Indulge in the warm, aromatic comfort of *Low Sodium Homemade Cinnamon Bread*—a delightful twist on a classic favorite, perfect for those looking to reduce salt intake without sacrificing flavor. This soft, golden loaf is infused with the cozy sweetness of ground cinnamon and a hint of vanilla, making every bite irresistible. The recipe features a simple combination of pantry staples like all-purpose flour, unsalted butter, and baking powder, ensuring easy preparation in just 20 minutes of hands-on time. Carefully crafted with instant yeast and kneaded to perfection, the dough rises into a beautifully fluffy loaf that bakes to a golden hue in under 30 minutes. Whether served fresh with a pat of butter, toasted with a sprinkle of sugar, or as a base for cinnamon-infused French toast, this low sodium cinnamon bread is a versatile and heartwarming treat. Ideal for breakfast, brunch, or even dessert, this recipe guarantees satisfaction without the guilt, making it a must-try for homemade bread enthusiasts.
In a large mixing bowl, combine the all-purpose flour, granulated sugar, ground cinnamon, instant yeast, and baking powder. Mix well to ensure all dry ingredients are evenly incorporated.
In a separate small bowl, whisk together the melted butter, milk, egg, and vanilla extract until well combined.
Heat the water until warm (about 110°F or 43°C) and add it to the wet ingredients, stirring to combine.
Pour the wet ingredients into the dry ingredients slowly, mixing with a wooden spoon until a dough forms.
Transfer the dough to a lightly floured surface and knead for about 10 minutes until the dough is smooth and elastic.
Grease a large bowl with a small amount of butter or cooking spray and place the kneaded dough inside. Cover with a clean kitchen towel and let it rise in a warm, draft-free area for about 1 hour or until doubled in size.
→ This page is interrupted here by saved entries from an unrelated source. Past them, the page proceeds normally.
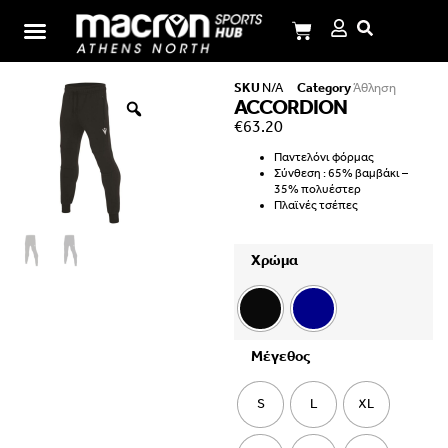
Σχολή Ι.Μ.Παναγιωτόπουλου
SKU
N/A
Category
Άθληση
ACCORDION
€
63.20
Παντελόνι φόρμας
Σύνθεση : 65% βαμβάκι –
35% πολυέστερ
Πλαϊνές τσέπες
Χρώμα
Μέγεθος
S
L
XL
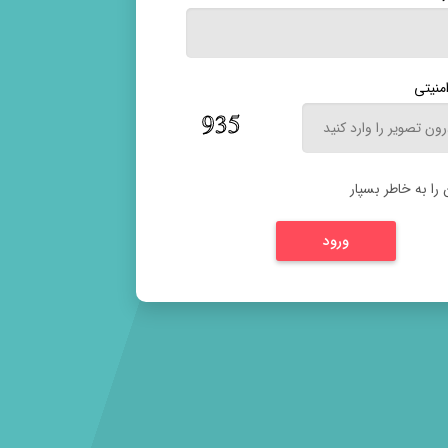
منیتی
را به خاطر بسپار
ورود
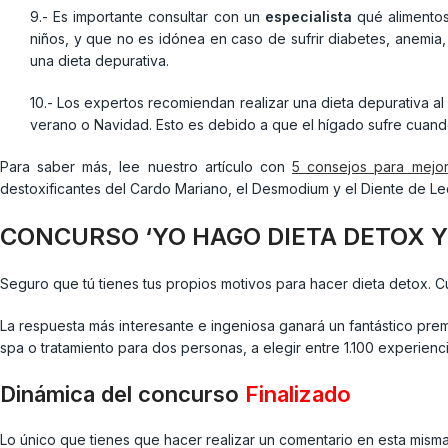
9.- Es importante consultar con un
especialista
qué alimentos
niños, y que no es idónea en caso de sufrir diabetes, anemia,
una dieta depurativa.
10.- Los expertos recomiendan realizar una dieta depurativa
verano o Navidad. Esto es debido a que el hígado sufre cua
Para saber más, lee nuestro artículo con
5 consejos para mejor
destoxificantes del Cardo Mariano, el Desmodium y el Diente de Le
CONCURSO ‘YO HAGO DIETA DETOX Y
Seguro que tú tienes tus propios motivos para hacer dieta detox.
La respuesta más interesante e ingeniosa ganará un fantástico pre
spa o tratamiento para dos personas, a elegir entre 1.100 experien
Dinámica del concurso
Finalizado
Lo único que tienes que hacer realizar un comentario en esta misma 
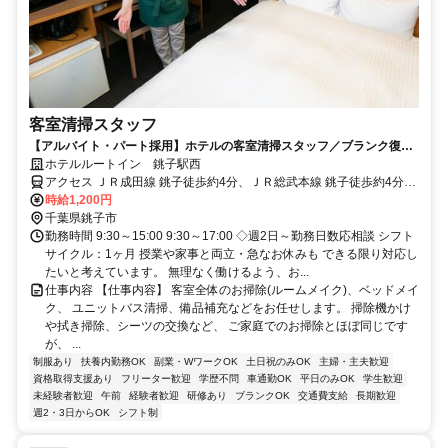
客室清掃スタッフ
【アルバイト・パート採用】ホテルの客室清掃スタッフ／ブランク復
帰・未経験歓迎！主婦(夫)さん活躍中
ホテルルートイン 銚子駅西
アクセス ＪＲ成田線 銚子徒歩約4分、ＪＲ総武本線 銚子徒歩約4分、
銚子電気鉄道 銚子徒歩約4分
時給1,200円
千葉県銚子市
勤務時間 9:30～15:00 9:30～17:00 ◇週2日～勤務日数応相談 シフト
サイクル：1ヶ月 授業や家事と両立・急なお休みも できる限り対応し
たいと考えています。 無理なく働けるよう、お...
仕事内容 【仕事内容】 客室全体のお掃除(ルームメイク)、ベッドメイ
ク、 ユニットバス清掃、備品補充などをお任せします。 掃除機かけ
や拭き掃除、シーツの交換など、 ご家庭でのお掃除とほぼ同じです
が、 ...
制服あり
扶養内勤務OK
副業・WワークOK
土日祝のみOK
主婦・主夫歓迎
資格取得支援あり
フリーター歓迎
学歴不問
車通勤OK
平日のみOK
学生歓迎
未経験者歓迎
午前
経験者歓迎
研修あり
ブランクOK
交通費支給
長期歓迎
週2・3日からOK
シフト制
Preheat your oven to 350°F (175°C).
Gently punch down the dough to release the air, then transfer it back to the floured surface and shape it into a loaf.
Place the shaped loaf into a greased 9x5 inch loaf pan, cover again with the towel, and let rise for an additional 30 minutes.
Once risen, place the loaf in the preheated oven and bake for about 30 minutes, or until the top is golden brown and the bread sounds hollow when tapped.
Remove the bread from the oven and let it cool in the pan for 10 minutes before transferring it to a wire rack to cool completely before slicing.
Calories |
2617 | ||
|---|---|---|---|
% Daily Value* |
|||
| Total Fat | 65.5 g | 84% | |
| Saturated Fat | 36.1 g | 181% | |
| Polyunsaturated Fat | 2.1 g | ||
| Cholesterol | 371 mg | 124% | |
| Sodium | 669 mg | 29% | |
| Total Carbohydrate | 444.8 g | 162% | |
| Dietary Fiber | 17.6 g | 63% | |
| Total Sugars | 113.7 g | ||
| Protein | 61.9 g | 124% | |
| Vitamin D | 4.0 mcg | 20% | |
| Calcium | 486 mg | 37% | |
| Iron | 21.4 mg | 119% | |
| Potassium | 1036 mg | 22% | |
*The % Daily Value tells you how much a nutrient in a serving of food contributes to a daily diet. 2,000 calories a day is used for general nutrition advice.